Não sei dizer quantas milhares de vezes alguém me perguntou:
- “Vai ter o concurso X, você vai fazer?”
- “Não”, respondo eu
- “Você é maluco, vai perder a chance de uma mamata dessas??”
- “Sim, eu não quero fazer nenhum concurso”, finalizo minha resposta pela enésima vez.
Eu estudei 7 anos no Colégio Militar (federal), e depois fiz Engenharia na UFRJ (também federal), e pude ter nesse tempo bastante contato com funcionários públicos. A última coisa que eu gostaria para a minha carreira é depender de politicagens para ter sucesso. Nestes meios existe tanta sujeira, corrupção e falta de ética que eu prefiro definitivamente ficar alheio a isso. (OBS: sei que isso não envolve todos, e prefiro crer que não seja nem a maioria, mas o nível de contaminação que eu percebo já me enoja)
Por felicidade eu trabalho em um ambiente no qual predomina a meritocracia de fato. A Concrete é uma empresa (como muitas outras) que precisa se sustentar. Não existe “patrocinador”, “investidor” ou “controlador” que coloque dinheiro na empresa. Com isso, as decisões precisam ter discernimento para que a empresa caminhe na direção certa e traga bons resultados financeiros e conforto aos sócios e aos funcionários. Este é o cerne da questão. Onde há necessidade de compromisso com resultados diretos, há muito menos espaço para politicagens, e naturalmente a dedicação, esforço e talento são premiados. Em locais onde os resultados implicam em pouca ou nenhuma diferença para o profissional, temos o comodismo e a postura que todos conhecemos bem.

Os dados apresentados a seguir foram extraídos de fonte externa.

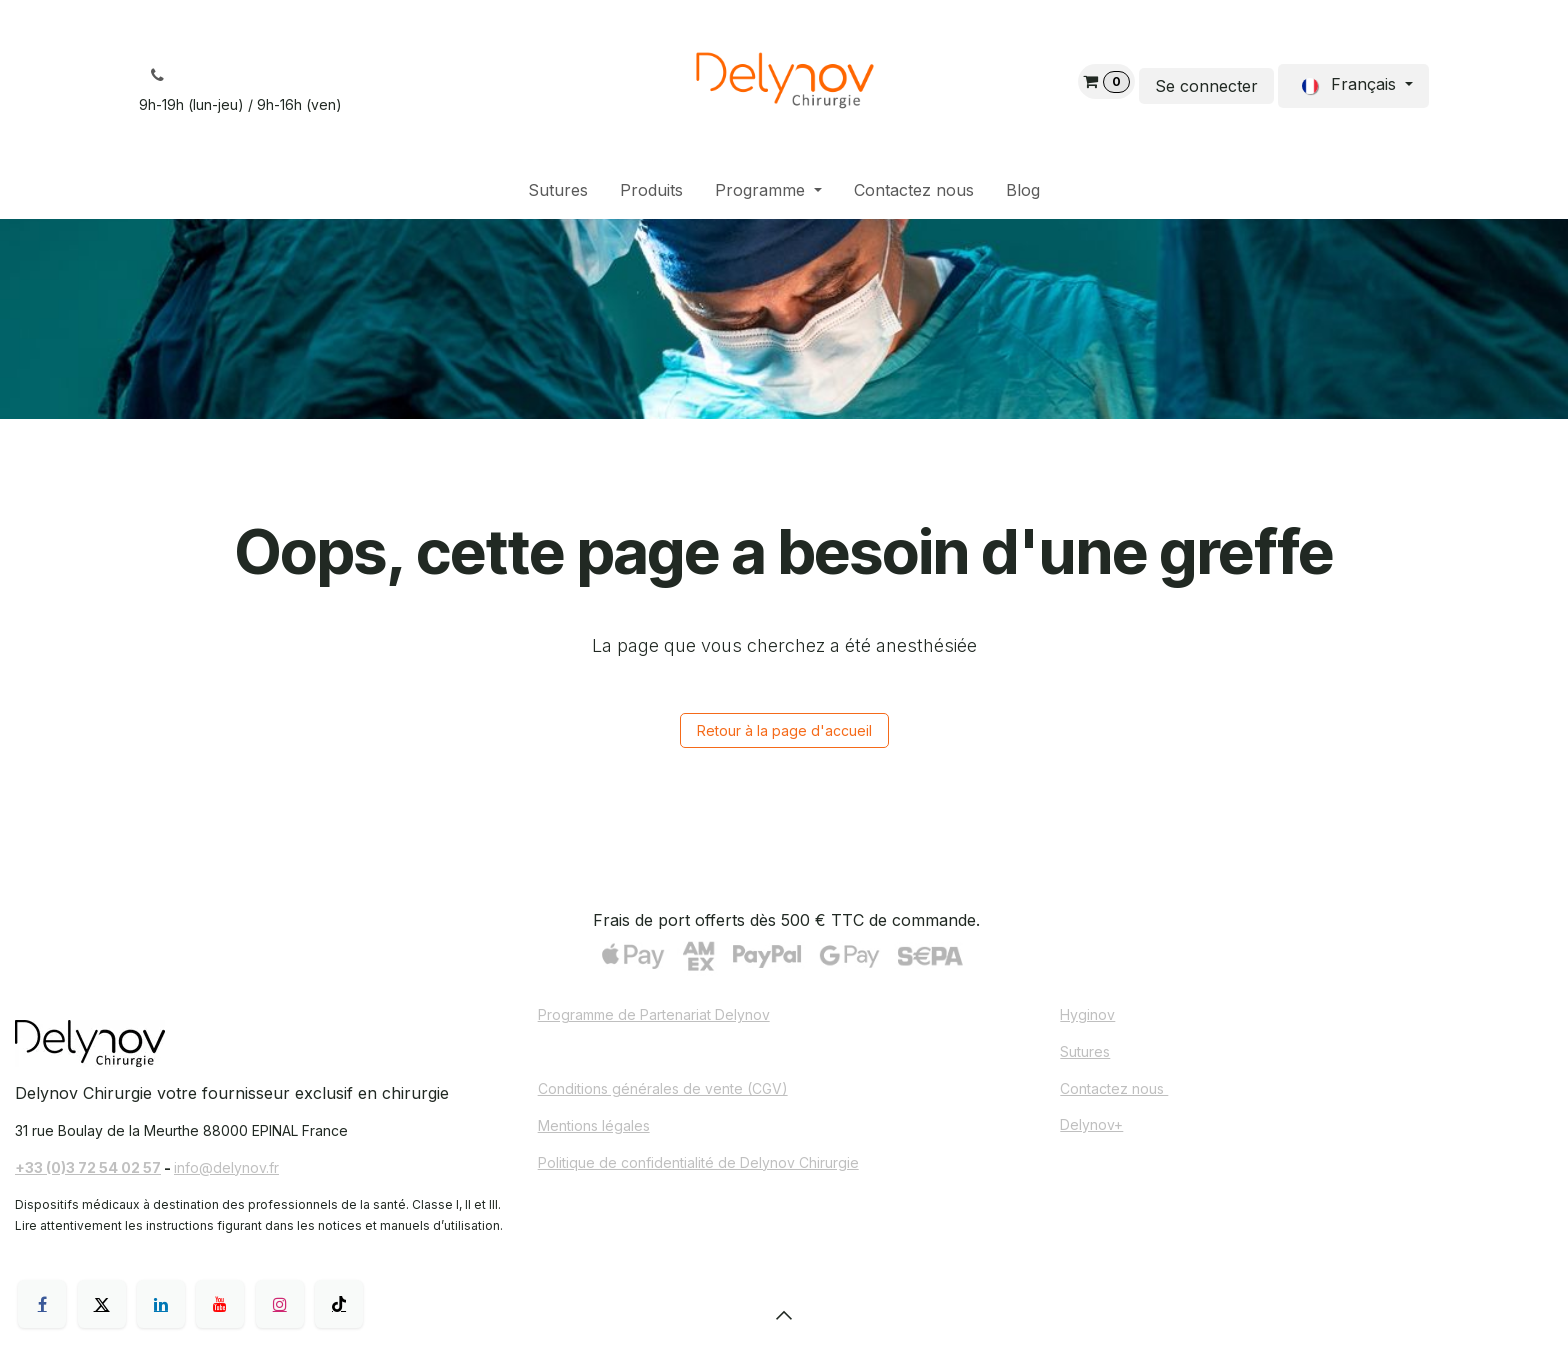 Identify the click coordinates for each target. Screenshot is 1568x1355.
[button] (784, 1315)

Eu vou começar a apostar no Brasil quando eu começar a ver menos gente sonhando com a “vida mansa de um cargo público”. Quando eu souber que os governos estão enxugando a máquina pública e deixando-a mais barata e mais eficiente. Quando nossa legislação der os mesmos direitos e deveres à iniciativa privada e aos funcionários públicos. Quando eu perceber que as pessoas estão buscando competitividade profissional, em vez de se livrar da competição.
Enquanto isso não acontecer, eu não aposto no Brasil. Mas já vou ficar contente se as pessoas não me olharem espantadas quando souberem que eu não quero fazer concurso público.